__TASK REQUIREMENTS__. Among the lines below, count those that include "Camping", and state the count alone.

[Stored data entries]
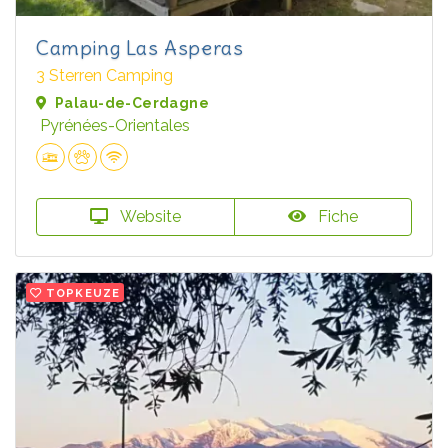
Camping Las Asperas
3 Sterren Camping
Palau-de-Cerdagne
Pyrénées-Orientales
Website
Fiche
TOPKEUZE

__EXERCISE RESULT__. 2